Australian citizens are now able to volunteer digital skills to government agencies when disaster strikes—and be paid for it—thanks to the launch of the National Resilience Database (NRDB), a digital initiative from innovative tech start-up, WithYouWithMe (WYWM).

COVID 19 has exposed the enormity of the digital skills gap faced by the Australian government in times of crisis and highlighted the need for a solution to enable them to deliver sovereign capability, quickly and effectively, when emergencies occur. By providing government agencies with a new way to quickly access skilled, job-ready talent who can step into short-term roles as required, WYWM is helping to solve this problem.

Scarlett McDermott, WYWM’s Chief Technology Officer, said: “When disaster strikes, one of the biggest challenges governments face is being able to mobilise quickly and deploy the digital skills required to effectively respond. We’ve seen this challenge firsthand from working closely with government agencies during the pandemic. The NRDB is going to provide government agencies with a real-world solution—turn-key access to skilled digital talent which is something that hasn’t existed before.

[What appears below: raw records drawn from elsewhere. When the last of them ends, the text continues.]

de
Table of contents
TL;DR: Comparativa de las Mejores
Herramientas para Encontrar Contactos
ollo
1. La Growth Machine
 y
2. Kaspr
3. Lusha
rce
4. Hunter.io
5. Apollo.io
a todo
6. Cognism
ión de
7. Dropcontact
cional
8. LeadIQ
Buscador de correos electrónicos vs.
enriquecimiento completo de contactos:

While we can’t stop disasters from occurring, we can help make sure that our country is armed with the right resources to allow us to respond in the best way possible.”

WYWM—which provides digital skills training to the likes of the Australian Government, EY and Accenture—is calling on Australian citizens who are interested to upskill and perform meaningful paid work for the Government to register for the NRDB. In doing so, they will receive access to up to $5,000 worth of free training in areas like: data analytics, cyber security, digital project management, robotic process automation, and software development.

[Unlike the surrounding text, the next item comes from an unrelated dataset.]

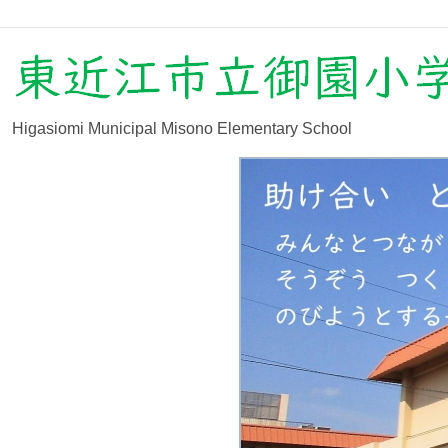
Higasiomi Municipal Misono Elementary School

Individuals with service-based backgrounds or security clearance are in especially high demand on the NRDB, however membership and training is open to anyone who is working-aged and holds Australian citizenship. Once qualified, members will have the freedom to apply for short term flexible paid government contracting gigs that make a real difference.

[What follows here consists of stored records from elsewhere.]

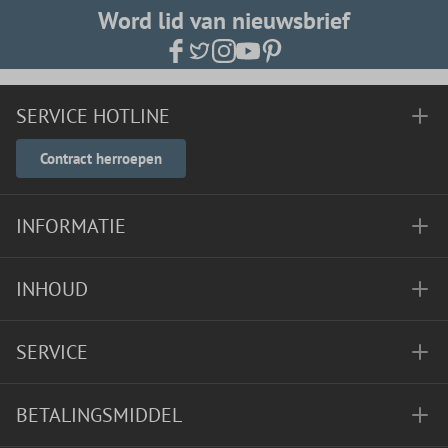
Word lid van nieuwsbrief
SERVICE HOTLINE
Contract herroepen
INFORMATIE
INHOUD
SERVICE
BETALINGSMIDDEL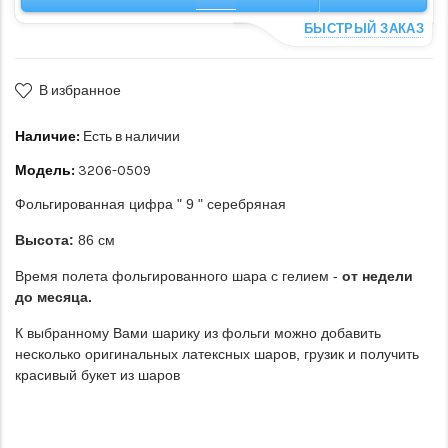
БЫСТРЫЙ ЗАКАЗ
В избранное
Наличие:
Есть в наличии
Модель:
3206-0509
Фольгированная цифра " 9 " серебряная
Высота:
86 см
Время полета фольгированного шара с гелием -
от недели
до месяца.
К выбранному Вами шарику из фольги можно добавить
несколько оригинальных латексных шаров, грузик и получить
красивый букет из шаров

Alison Howe, Acting Chief Executive Officer (CEO) of the National Institute of Strategic Resilience, said filling Australia’s digital skills shortage before the next crisis is a national imperative. “The National Resilience database is a powerful example of industry and government joining forces to enhance Australia’s strategic resilience and preparedness. It is a clever and creative approach to ensuring our government has people with the right skills at their fingertips when crises occur.”

McDermott said while the NRDB only started accepting members this month, there were already 200 citizens signed up to the platform and undertaking digital training and certification. “Australians have a strong track record of putting their hands up to help in times of need. One need only look at the 2018 Australian bushfires where thousands of people rallied together to volunteer their time. The NRDB will provide people with a new way to give back to their communities and country, while also being paid for their contribution. It is going to completely reinvent how Australians can serve their country and the way in which the Australian Government effectively responds to crises,” said McDermott.